→ To do
Your response should consist solely of the records, written out exactly.
:: Records to process
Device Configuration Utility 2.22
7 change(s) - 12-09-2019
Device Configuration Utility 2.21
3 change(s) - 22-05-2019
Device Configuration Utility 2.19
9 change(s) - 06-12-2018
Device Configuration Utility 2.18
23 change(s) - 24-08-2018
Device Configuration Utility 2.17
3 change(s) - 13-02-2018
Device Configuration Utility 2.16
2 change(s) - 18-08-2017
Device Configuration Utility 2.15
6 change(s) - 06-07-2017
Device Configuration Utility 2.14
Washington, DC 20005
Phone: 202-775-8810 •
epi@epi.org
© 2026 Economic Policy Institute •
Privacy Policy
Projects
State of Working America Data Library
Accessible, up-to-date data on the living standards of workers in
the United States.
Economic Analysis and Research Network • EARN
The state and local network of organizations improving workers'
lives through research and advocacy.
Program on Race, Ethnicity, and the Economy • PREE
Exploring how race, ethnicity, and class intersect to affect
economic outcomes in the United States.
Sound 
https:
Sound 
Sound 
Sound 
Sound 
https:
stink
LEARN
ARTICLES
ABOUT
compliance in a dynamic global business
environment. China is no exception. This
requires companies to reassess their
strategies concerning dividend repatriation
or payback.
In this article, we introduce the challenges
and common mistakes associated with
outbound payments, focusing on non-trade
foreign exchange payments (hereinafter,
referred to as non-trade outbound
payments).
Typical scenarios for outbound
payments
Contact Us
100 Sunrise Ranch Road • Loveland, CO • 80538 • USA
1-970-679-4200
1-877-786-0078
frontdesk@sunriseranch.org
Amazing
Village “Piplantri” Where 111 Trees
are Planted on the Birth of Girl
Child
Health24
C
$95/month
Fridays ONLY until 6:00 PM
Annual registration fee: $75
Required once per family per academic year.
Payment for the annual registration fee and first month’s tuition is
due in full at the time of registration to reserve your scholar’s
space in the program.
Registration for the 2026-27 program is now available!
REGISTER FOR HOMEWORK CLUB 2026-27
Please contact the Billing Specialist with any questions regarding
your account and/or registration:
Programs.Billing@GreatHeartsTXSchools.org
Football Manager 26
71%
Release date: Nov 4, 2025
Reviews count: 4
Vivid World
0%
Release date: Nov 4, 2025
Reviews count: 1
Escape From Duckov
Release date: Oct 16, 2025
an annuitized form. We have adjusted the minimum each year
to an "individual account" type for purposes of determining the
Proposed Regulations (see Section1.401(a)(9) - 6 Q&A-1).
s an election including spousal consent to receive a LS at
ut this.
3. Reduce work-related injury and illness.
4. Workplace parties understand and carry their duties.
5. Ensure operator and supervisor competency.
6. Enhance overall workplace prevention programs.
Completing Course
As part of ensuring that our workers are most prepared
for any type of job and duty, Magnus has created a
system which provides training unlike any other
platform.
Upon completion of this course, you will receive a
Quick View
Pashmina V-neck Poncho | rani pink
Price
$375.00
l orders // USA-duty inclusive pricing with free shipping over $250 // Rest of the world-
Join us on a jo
::::
→ Expected answer
Device Configuration Utility 2.22
7 change(s) - 12-09-2019
Device Configuration Utility 2.21
3 change(s) - 22-05-2019
Device Configuration Utility 2.19
9 change(s) - 06-12-2018
Device Configuration Utility 2.18
23 change(s) - 24-08-2018
Device Configuration Utility 2.17
3 change(s) - 13-02-2018
Device Configuration Utility 2.16
2 change(s) - 18-08-2017
Device Configuration Utility 2.15
6 change(s) - 06-07-2017
Device Configuration Utility 2.14
Washington, DC 20005
Phone: 202-775-8810 •
epi@epi.org
© 2026 Economic Policy Institute •
Privacy Policy
Projects
State of Working America Data Library
Accessible, up-to-date data on the living standards of workers in
the United States.
Economic Analysis and Research Network • EARN
The state and local network of organizations improving workers'
lives through research and advocacy.
Program on Race, Ethnicity, and the Economy • PREE
Exploring how race, ethnicity, and class intersect to affect
economic outcomes in the United States.
Sound 
https:
Sound 
Sound 
Sound 
Sound 
https:
stink
LEARN
ARTICLES
ABOUT
compliance in a dynamic global business
environment. China is no exception. This
requires companies to reassess their
strategies concerning dividend repatriation
or payback.
In this article, we introduce the challenges
and common mistakes associated with
outbound payments, focusing on non-trade
foreign exchange payments (hereinafter,
referred to as non-trade outbound
payments).
Typical scenarios for outbound
payments
Contact Us
100 Sunrise Ranch Road • Loveland, CO • 80538 • USA
1-970-679-4200
1-877-786-0078
frontdesk@sunriseranch.org
Amazing
Village “Piplantri” Where 111 Trees
are Planted on the Birth of Girl
Child
Health24
C
$95/month
Fridays ONLY until 6:00 PM
Annual registration fee: $75
Required once per family per academic year.
Payment for the annual registration fee and first month’s tuition is
due in full at the time of registration to reserve your scholar’s
space in the program.
Registration for the 2026-27 program is now available!
REGISTER FOR HOMEWORK CLUB 2026-27
Please contact the Billing Specialist with any questions regarding
your account and/or registration:
Programs.Billing@GreatHeartsTXSchools.org
Football Manager 26
71%
Release date: Nov 4, 2025
Reviews count: 4
Vivid World
0%
Release date: Nov 4, 2025
Reviews count: 1
Escape From Duckov
Release date: Oct 16, 2025
an annuitized form. We have adjusted the minimum each year
to an "individual account" type for purposes of determining the
Proposed Regulations (see Section1.401(a)(9) - 6 Q&A-1).
s an election including spousal consent to receive a LS at
ut this.
3. Reduce work-related injury and illness.
4. Workplace parties understand and carry their duties.
5. Ensure operator and supervisor competency.
6. Enhance overall workplace prevention programs.
Completing Course
As part of ensuring that our workers are most prepared
for any type of job and duty, Magnus has created a
system which provides training unlike any other
platform.
Upon completion of this course, you will receive a
Quick View
Pashmina V-neck Poncho | rani pink
Price
$375.00
l orders // USA-duty inclusive pricing with free shipping over $250 // Rest of the world-
Join us on a jo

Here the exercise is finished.